Exercise description
Write the line that contains "(+598) 2 708 1350" and each one after it, word for word, ending with the final line of the data.

Information supplied
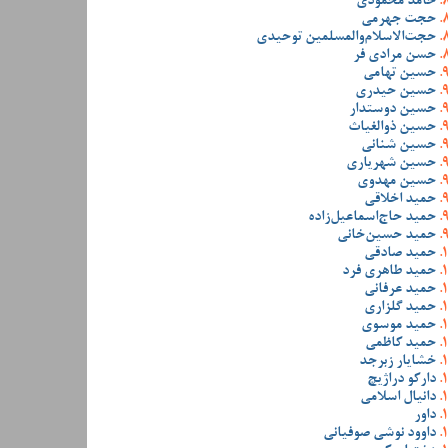
حامد محمودی
حجت جهرمی
حجت‌الاسلام‌والمسلمین توحیدی
حسن مرادی فر
حسین تهامی
حسین حیدری
حسین دوستدار
حسین ذوالغیاث
حسین شنانی
حسین شهریاری
حسین مهدوی
حمید اخلاقی
حمید حاج‌اسماعیل‌زاده
حمید حسین‌خانی
حمید صادقی
حمید طاهری فرد
حمید عرفانی
حمید گلزاری
حمید موسوی
حمید کاظمی
خشایار زبرجد
دارکو دراژیچ
دانیال اسلامی
داور
داوود نوشی صوفیانی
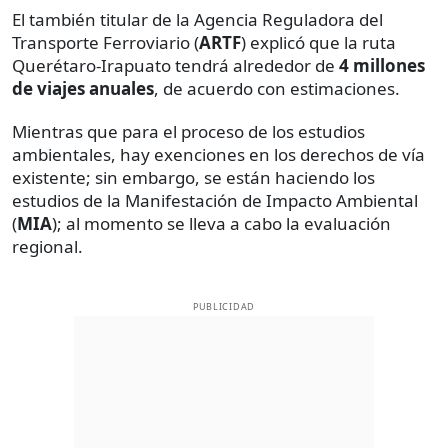
El también titular de la Agencia Reguladora del
Transporte Ferroviario (
ARTF
) explicó que la ruta
Querétaro-Irapuato tendrá alrededor de
4 millones
de viajes anuales
, de acuerdo con estimaciones.
Mientras que para el proceso de los estudios
ambientales, hay exenciones en los derechos de vía
existente; sin embargo, se están haciendo los
estudios de la Manifestación de Impacto Ambiental
(
MIA
); al momento se lleva a cabo la evaluación
regional.
PUBLICIDAD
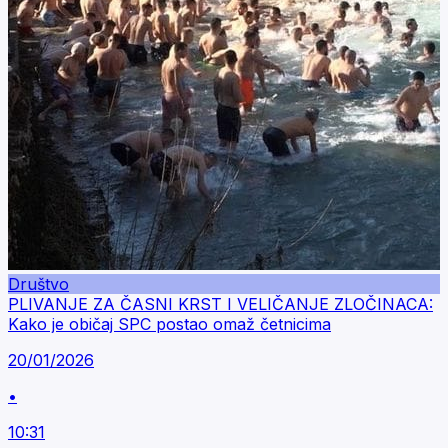
Društvo
PLIVANJE ZA ČASNI KRST I VELIČANJE ZLOČINACA:
Kako je običaj SPC postao omaž četnicima
20/01/2026
•
10:31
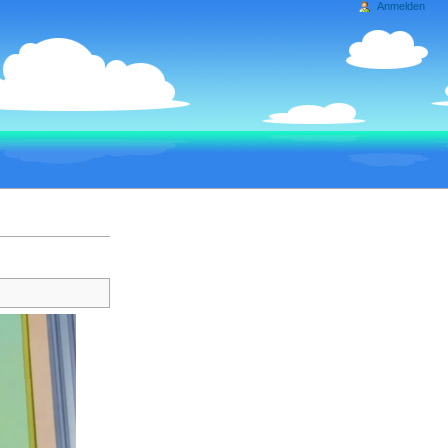
Anmelden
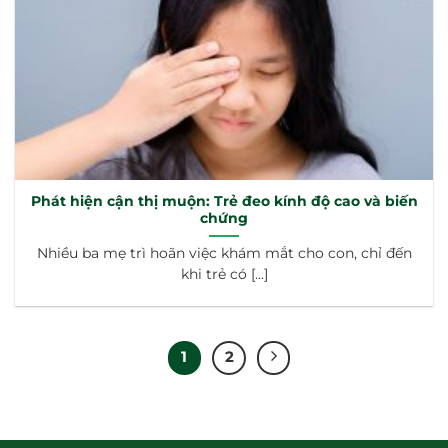
Phát hiện cận thị muộn: Trẻ đeo kính độ cao và biến
chứng
Nhiều ba mẹ trì hoãn việc khám mắt cho con, chỉ đến
khi trẻ có [...]
1
2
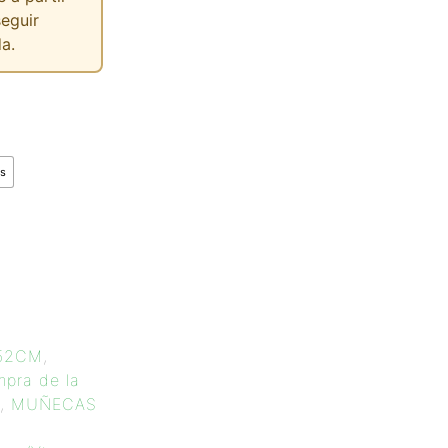
seguir
a.
s
 52CM
,
mpra de la
,
MUÑECAS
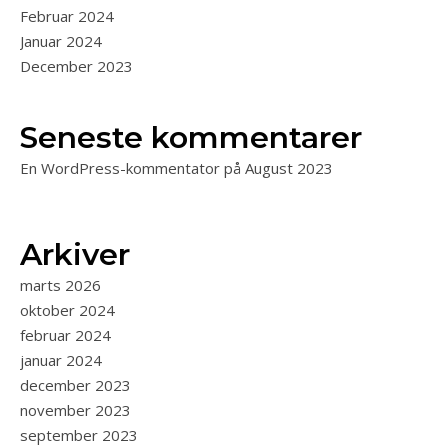
Februar 2024
Januar 2024
December 2023
Seneste kommentarer
En WordPress-kommentator
på
August 2023
Arkiver
marts 2026
oktober 2024
februar 2024
januar 2024
december 2023
november 2023
september 2023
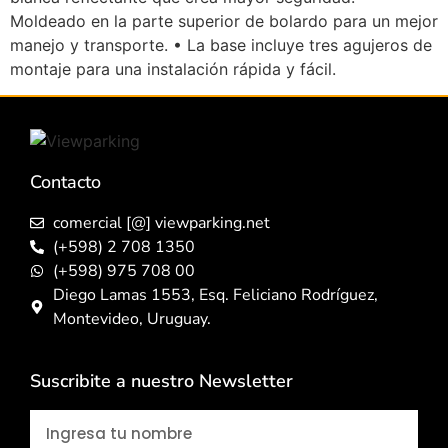
Moldeado en la parte superior de bolardo para un mejor
manejo y transporte. • La base incluye tres agujeros de
montaje para una instalación rápida y fácil.
Contacto
comercial [@] viewparking.net
(+598) 2 708 1350
(+598) 975 708 00
Diego Lamas 1553, Esq. Feliciano Rodríguez,
Montevideo, Uruguay.
Suscribite a nuestro Newsletter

Solved exercise
(+598) 2 708 1350
(+598) 975 708 00
Diego Lamas 1553, Esq. Feliciano Rodríguez,
Montevideo, Uruguay.
Suscribite a nuestro Newsletter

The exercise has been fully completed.